El día que yo muera, quiero que mis cenizas (si mamá, leíste bien, MIS cenizas, son MIS cenizas, yo decido sobre ellas, ni se te ocurra enterrarme, conoces  lo de mi claustrofobia y mi terror a la catatonia) sean esparcidas desde un auto Suzuki  Swift color rojo, a lo largo de la avenida Abancay, en el centro de la ciudad.  Te preguntarás: por qué escogí un auto de ese tipo: por puro mono;  tal vez también te preguntes:  por qué Abancay, la respuesta es menos sencilla y por ello con más contenido que la primera: será como cerrar mi propio círculo, volver al inicio, de qué, no me lo preguntes, al menos todavía no, aún no lo sé, quizá sea una simple percepción o tal vez una fugaz añoranza de aquel primer contacto con miríadas de libros de literatura, los que remplazaron impune y felizmente  a los de Matemática y Biología tan necesarios en ese entonces (y tan aburridos hasta hoy) para mi preparación pre universitaria, enmarcados por los antiguos estantes de la aún más antigua Biblioteca Nacional, en el corazón de la desordenada y caótica  Abancay, allá por mis inocentísimos diecisiete años, cuando probablemente, se instalaron en mí, sin darme cuenta y para no abandonarme más, las ganas de ser un escritor.

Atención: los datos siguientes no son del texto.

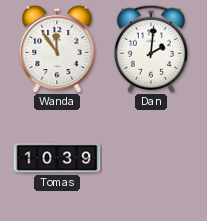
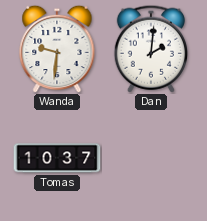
Wanda: 11:54 -> 9:31
Tomas: 10:39 -> 10:37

Mientras me acompañan por todo el largo de la avenida Abancay, en los parlantes del Suzuki, deberá sonar y durante todo el camino:  “I still haven't found what i'm looking for” de U2, para que quede constancia, al menos entre las cuatro o cinco personas que acompañen mi aventamiento (no deseo y mucho menos aspiro a que hayan más personas que esas cuatro o cinco (detesto las multitudes)), de que, como dice la canción, jamás encontré lo que buscaba pero que tampoco me di por vencido, y, que al menos en ello, me acerqué a Cortázar o tan siquiera a Horacio Oliveira, su personaje de “Rayuela”.

No llanto, todo el que deja esta vida, aun así haya tenido la mejor de todas, al morir, parte hacia un lugar mejor;  ya que no exista el trabajo, es garantía de que: sea lo que sea que nos espere luego de abandonar  el cuerpo físico, será, y de lejos, un mejor lugar.

No quiero misas del mes, del mes y medio, del año ni nada de esas cosas, siempre me aburrieron las misas, aún más que las multitudes;  si quieren recordarme, levanten una copa de vino (no cerveza) al viento y pronuncien mi nombre, es muy probable que echado en alguna cama, desde algún lugar del otro mundo, los escuche y brinde con ustedes...salud!!!.






viernes, 19 de agosto de 2011

¿Volver o no volver?

Quisiera pasar el dia entero escribiendo, quisiera volver a escribir aquí, quisiera ser bueno siendo lo que pretendo ser (un escritor), quisiera ser millonario y dormir hasta las tres de la tarde a diario, quisiera...quiero.